The Halloween I turned 11, my parents gave me permission to go trick or treating with my cousin and best friend who were both 11 as well. Sherry wanted to come with us. Her parents gave permission and the 4 of us took off. We knew all the neighbors and there were plenty of other cousins around. In fact, most of my neighborhood was related. We were. just about done and decided at the last minute we were going to go check out the party at the boys club. ( There was no girls and boys club then).
It was across the park, and a road we crossed several times a day. My grandmother lived right there. As we stood at the crosswalk, looking to cross the street there was a sudden screech of tires. A plastic ball and chain flew thru the air and landed at my feet. The car was a big, white car. It was 1977. A hysterical black woman jumped out of the car and fell to her knees screaming and crying. I saw my grandmother and aunt running. A neighbor grabbed the hysterical woman and held her tight. “Stay calm, it’s all right. Breathe deep”. She was comforting the woman who was clearly distraught. My grandmother and aunt were on the ground but I couldn’t see what they were doing.

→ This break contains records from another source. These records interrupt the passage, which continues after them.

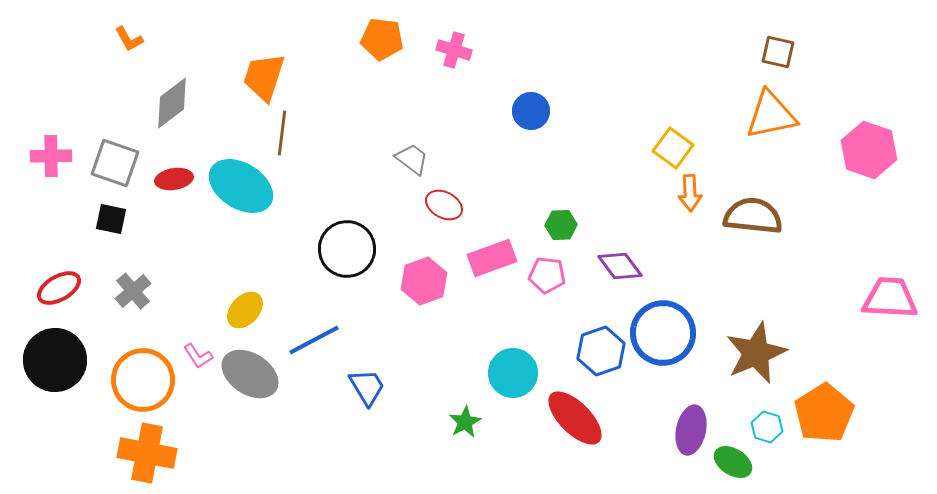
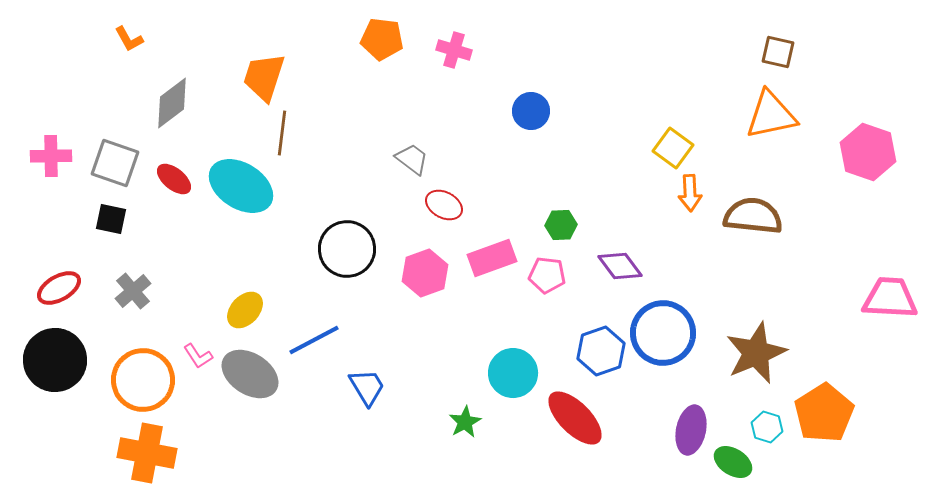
pink hexagon at (869, 150): moved 1 px left, 2 px down
red ellipse at (174, 179): rotated 48 degrees clockwise
pink hexagon at (424, 281): moved 1 px right, 8 px up
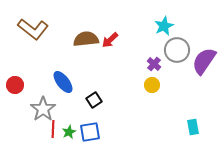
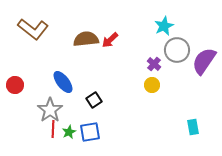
gray star: moved 7 px right, 1 px down
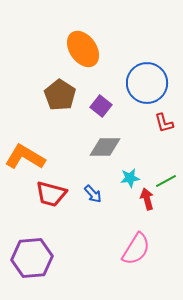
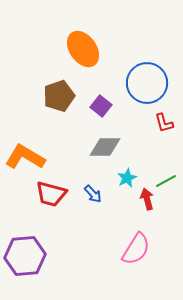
brown pentagon: moved 1 px left, 1 px down; rotated 20 degrees clockwise
cyan star: moved 3 px left; rotated 18 degrees counterclockwise
purple hexagon: moved 7 px left, 2 px up
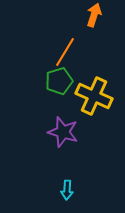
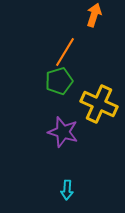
yellow cross: moved 5 px right, 8 px down
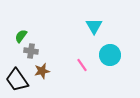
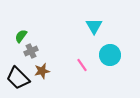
gray cross: rotated 32 degrees counterclockwise
black trapezoid: moved 1 px right, 2 px up; rotated 10 degrees counterclockwise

As I stood there I realized my cousin was holding on to my hand so hard it was cutting off the circulation. Hands, we had all been holding hands. Ball and chain, Sherry was dressed as a prisoner, stripped union suit, prisoner hat, ball, and chain. Nana, nurse. Sirens were ringing in my ears, it hit us all at once. Sherry had let go, which one of us had her, I can’t remember. She crossed the street and was hit by the car. We had a police scanner in our house, as did most of the neighborhood, and parents were running thru the park now. I heard someone call my name and hold me tight. Sherry’s dad was with my grandmother. We were being pulled away, pulled home.
I could not sleep that night. Sherry’s dad called the next morning. She had a broken femur and would be in traction for several months but otherwise fine. I walked to the hospital the next day. And every day after that after school. Bringing homework and notes. If the weather was bad, my mom would drive me. We’d do our homework, I’d help her with stuff she hadn’t learned yet, and just be kids until I’d have to leave for dinner. The whole time, she was her sassy self. Traction is not a fun experience now, back then it was brutal. We never talked about that night until 3 years ago, on the 40th anniversary. I never told her how I felt or what her father, a wonderful, compassionate man said to me one night driving me home from the hospital. He said, “I know you feel this is your fault. It is not and we by no means blame you. It was an accident and sometimes things happen in life that we can’t prevent. You need to remember that, and not feel guilty for the things that are out of your control.
There is a stronger force than you in the universe.”
Sherry came home on St. Patrick’s day. She wore a body cast that went up to her mid-chest, down one whole leg and half the other, with a bar that held her legs apart. She learned to walk with it without crutches. Would dance and if she fell down, would pretend to be a turtle. They moved several years later. And our age differences led us down different paths. Our families kept in touch and we found each other again. Bonds of friendship last the passage of time. To have her say these simple words to me the other night and know she has held me in her heart as I have her all these years brings back her father’s words to me. “There is a stronger force than you in the universe.” And yes, we could always make each other laugh, even when it seemed there was nothing to laugh about.